Sunday, August 21, 2011

Testing Data warehouse


Data warehousing plays a pivotal role in identifying the significant trends and aspects of real world business based on the historical and real time data available in the warehouse. Testing has proven to be a necessity to sustain the data accuracy and credibility of data warehouse system.
Hardly any standard methodologies have been defined to perform testing in a data warehouse environment. Testing takes a different course when it comes to test data ware house. Where as in traditional approach emphasis is on testing functionality or business logic of a system, testing data warehouse revolves on testing the real time data and information provided by these data which is much more tedious.

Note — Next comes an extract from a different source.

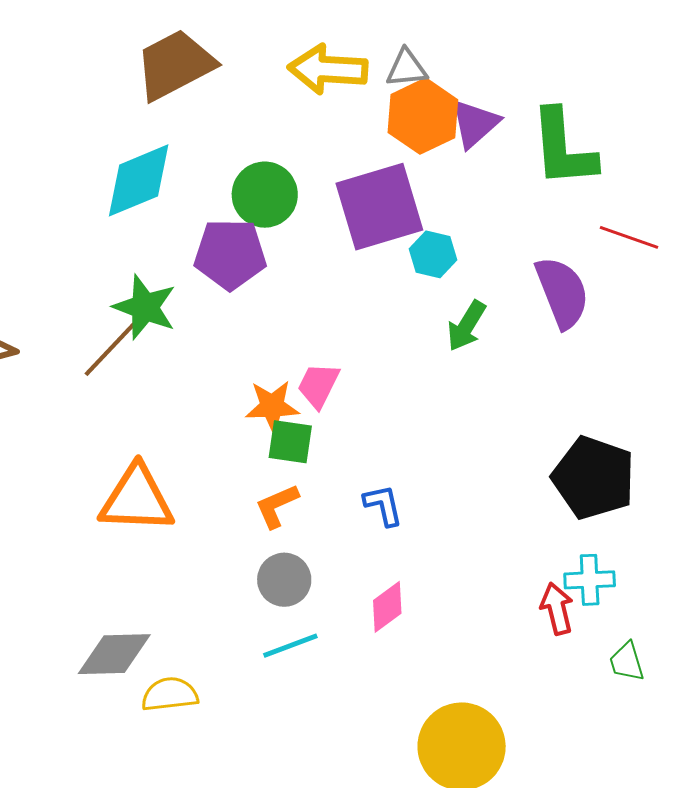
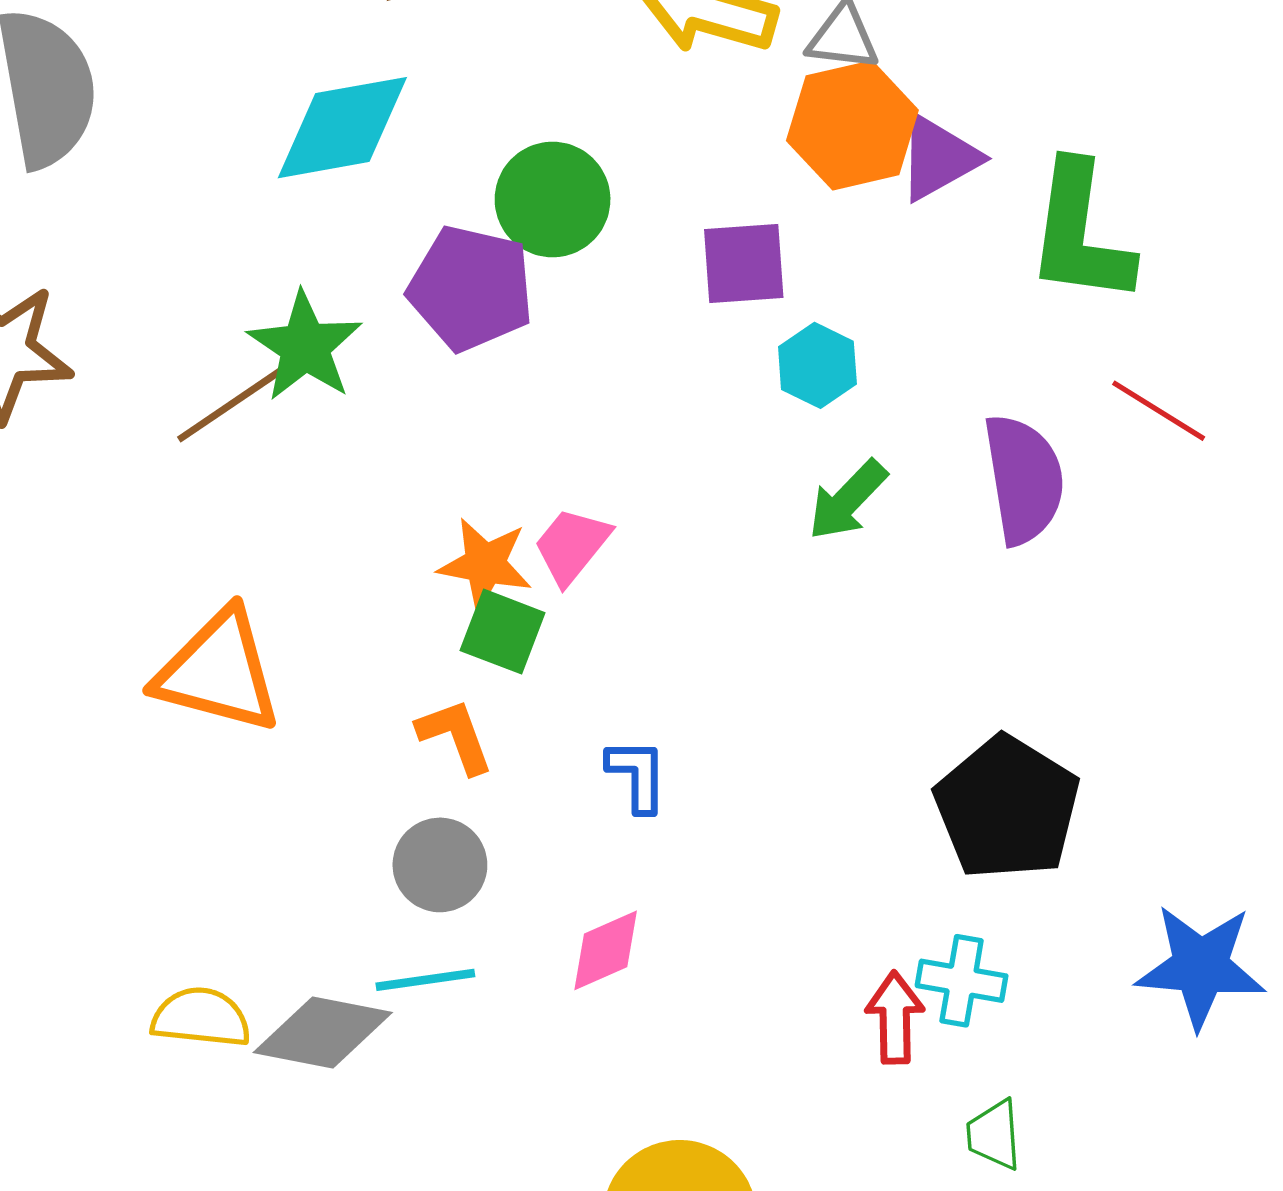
purple square: (379, 207) -> (744, 264), size x0.6
orange L-shape: (277, 506) -> (455, 736), turned 81
gray diamond: (114, 654) -> (323, 1032), moved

Data warehouse in a Nut- Shell:
Data warehouse is the repository of an organization, where its electronic data from heterogeneous source is stored in single place. This stored data then supports and implements querying and analysis; for the purpose of decision making. The data in the data warehouse is not simply the collection of data from heterogeneous sources but it is the data which conforms the business rules. For this data is Extracted (from heterogeneous systems), Transformed (To business rule) and Loaded (In data warehouse).
According to W.H Inmon, the data in the data warehouse should satisfy following properties:
  •  Subject oriented.
  •  Integrated. 
  • Time variant. 
  • Non-Volatile.

Components of data ware house
As above picture depict data warehouse is build with the different components and processes that ultimately stores all the data in the data warehouse.
Source Systems
This is the first component of a data warehouse, all the data which is there is data are collected from the source systems. They can be categorized in OLTP systems, Flat files, Legacy systems, and External data.
Extract Transform Load (ETL) 
On the testing standpoint data warehouse testing starts from this point. Nevertheless, for the any data warehouse project ETL tool is the back bone of data warehouse, it is responsible for the loading the source data into the target table. To name Informatica power center, Data Stage, AbInito are few ETL tools, there are few open source ETL tools available to name few Pentaho Kettle, Talend etc.
Operational Data Store (ODS)
An operational data store is the repository that contains the aggregated data from the source systems its main purpose is to cater the operational data for the reporting that requires real time or near real time data.
Staging Area 
Is a temporary area where data from the source system is copied and kept for some time so that the transformation in data can be carried out without putting extra load to the source systems.Again to use or not to use staging area depends of the architect if data warehouse.
Data Marts
A data mart (DM) is the access layer of the data warehouse (DW) environment that is used to get data out to the users. The DM is a subset of the DW, usually oriented to a specific business line or team.
Analysis and Reporting Tools
These tools helps end user to access the data from the data warehouse for analysis purpose.
To name few OBIEE from Oracle, Cognos from IBM, Business Object (B.O) from SAP etc are few commercial tools available in market today.

Testing data ware house:
Normal process that applies for testing generic system testing is valid for the data warehouse testing as well. They are as below, as these steps are same we will concentrate on the approach to test data warehouse. 
  • Requirement Analysis 
  • Testing planning 
  • Test requirement creation 
  • Test case creation 
  • Test execution 
  • Verification & Validation 
  • Review and walkthroughs
Approach to Test Data warehouse


·         Data Warehouse Testing All the objects that are the part of data warehouse and those that reside in different data bases, & schema like table, triggers, indexes, views etc.
Ø  Validate all the DB objects
Ø  Validate trigger logic from audit schema
Ø  Validate table level constraints
·         Extraction Transformation and Load (ETL) Layer Testing – The script behind all the procedure in the ETL layers that is responsible for loading the data from the source to ODS (or staging) DB’s and from ODS (or staging) to data warehouse DIM and FACT tables is tested
Ø  Validation of extraction logic
Ø  Validation of transformational logic
Ø  Checksum comparison
Ø  Data completeness
Ø  Data integrity
Ø  Data validation
Ø  Initial/Incremental load
Ø  Testing end to end data flow from Source – Target – Report
·         Reports Testing – Listed below are the tasks that are carried out as a part of reports testing:
Ø  UI validation like Report interface, downloading, pagination, summation, grand totals
Ø   Drill down reports, sorting, filters
Ø  Verifying report’s data
Ø  Comparison within different types of reports

QA’s test entry point on the typical data warehouse architecture.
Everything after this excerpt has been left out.